** Material supplied follows **

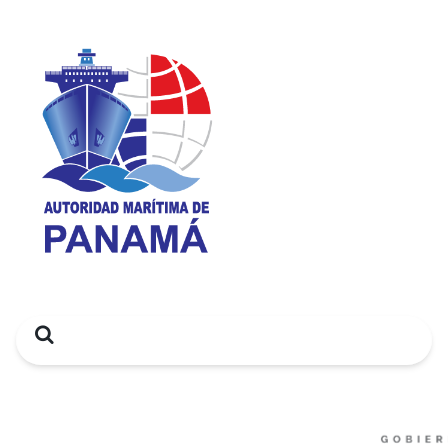
Search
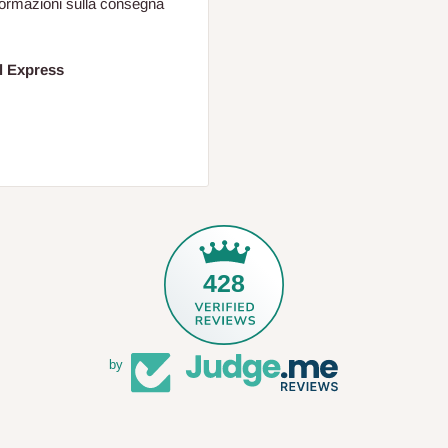
formazioni sulla consegna
l Express
428
by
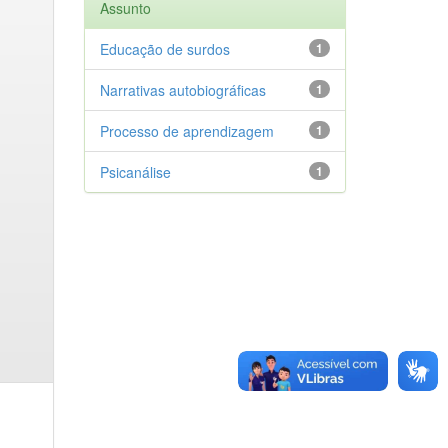
Assunto
Educação de surdos
1
Narrativas autobiográficas
1
Processo de aprendizagem
1
Psicanálise
1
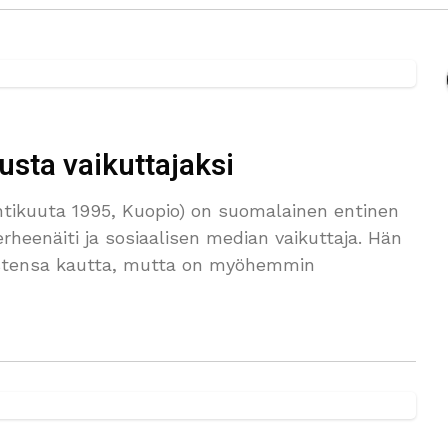
usta vaikuttajaksi
uhtikuuta 1995, Kuopio) on suomalainen entinen
erheenäiti ja sosiaalisen median vaikuttaja. Hän
tustensa kautta, mutta on myöhemmin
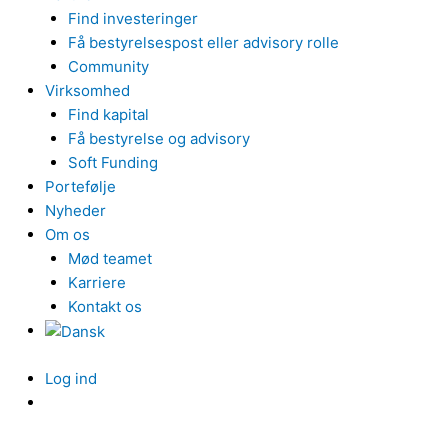
Find investeringer
Få bestyrelsespost eller advisory rolle
Community
Virksomhed
Find kapital
Få bestyrelse og advisory
Soft Funding
Portefølje
Nyheder
Om os
Mød teamet
Karriere
Kontakt os
Log ind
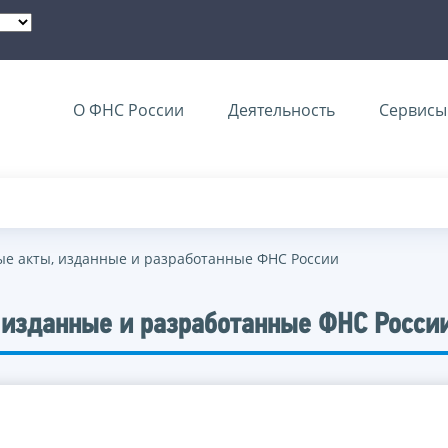
О ФНС России
Деятельность
Сервисы 
е акты, изданные и разработанные ФНС России
 изданные и разработанные ФНС Росси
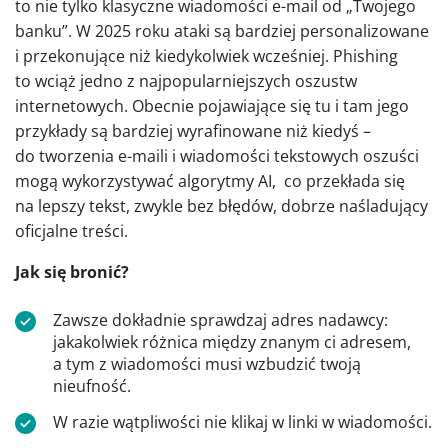
to nie tylko klasyczne wiadomości e-mail od „Twojego
banku”. W 2025 roku ataki są bardziej personalizowane
i przekonujące niż kiedykolwiek wcześniej. Phishing
to wciąż jedno z najpopularniejszych oszustw
internetowych. Obecnie pojawiające się tu i tam jego
przykłady są bardziej wyrafinowane niż kiedyś –
do tworzenia e-maili i wiadomości tekstowych oszuści
mogą wykorzystywać algorytmy AI, co przekłada się
na lepszy tekst, zwykle bez błędów, dobrze naśladujący
oficjalne treści.
Jak się bronić?
Zawsze dokładnie sprawdzaj adres nadawcy:
jakakolwiek różnica między znanym ci adresem,
a tym z wiadomości musi wzbudzić twoją
nieufność.
W razie wątpliwości nie klikaj w linki w wiadomości.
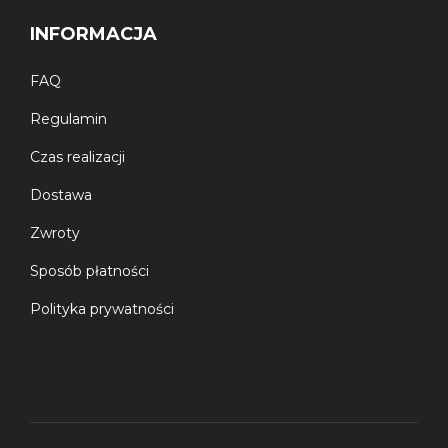
INFORMACJA
FAQ
Regulamin
Czas realizacji
Dostawa
Zwroty
Sposób płatności
Polityka prywatności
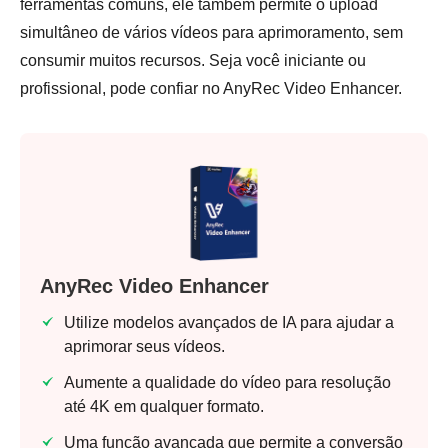
ferramentas comuns, ele também permite o upload
simultâneo de vários vídeos para aprimoramento, sem
consumir muitos recursos. Seja você iniciante ou
profissional, pode confiar no AnyRec Video Enhancer.
AnyRec Video Enhancer
Utilize modelos avançados de IA para ajudar a
aprimorar seus vídeos.
Aumente a qualidade do vídeo para resolução
até 4K em qualquer formato.
Uma função avançada que permite a conversão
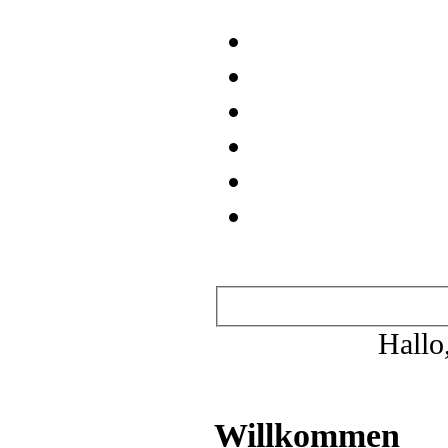
Wichtige Links
.REGISTRIEREN
.STARTSEITE
.WER IST
WO
.TEAMSEITE
.MITGLIEDER
.SUCHE
.IDOL AREA
.YONSEI
AREA
.SECRET ISLAND
.QABALAH
.KPOP
.CROSSOVER
.GAMES
.ANIMES
.Neue Beiträge ansehen
.Heutige Beiträge ansehen
.Abonnierte Themen
.Private
Nachrichten
.Profil bearbeiten
Hallo
Benutzerinformation
Es ist:
09.08.2026, 18:36
Du hast mittlerweile
Beiträge verfasst.
Willkommen
Idol Area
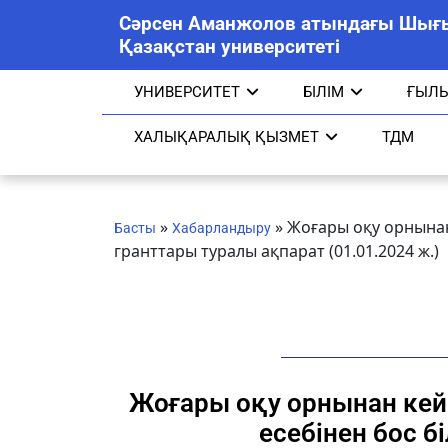
Сәрсен Аманжолов атындағы Шығ
Қазақстан университеті
УНИВЕРСИТЕТ
БІЛІМ
ҒЫЛ
ХАЛЫҚАРАЛЫҚ ҚЫЗМЕТ
ТДМ
»
»
Жоғары оқу орнынан 
Басты
Хабарландыру
гранттары туралы ақпарат (01.01.2024 ж.)
Жоғары оқу орнынан кейі
есебінен бос б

** End of Material supplied **

- Your assignment: Please list every line of the records that contains "advisory".

- Task result:
Få bestyrelsespost eller advisory rolle
Få bestyrelse og advisory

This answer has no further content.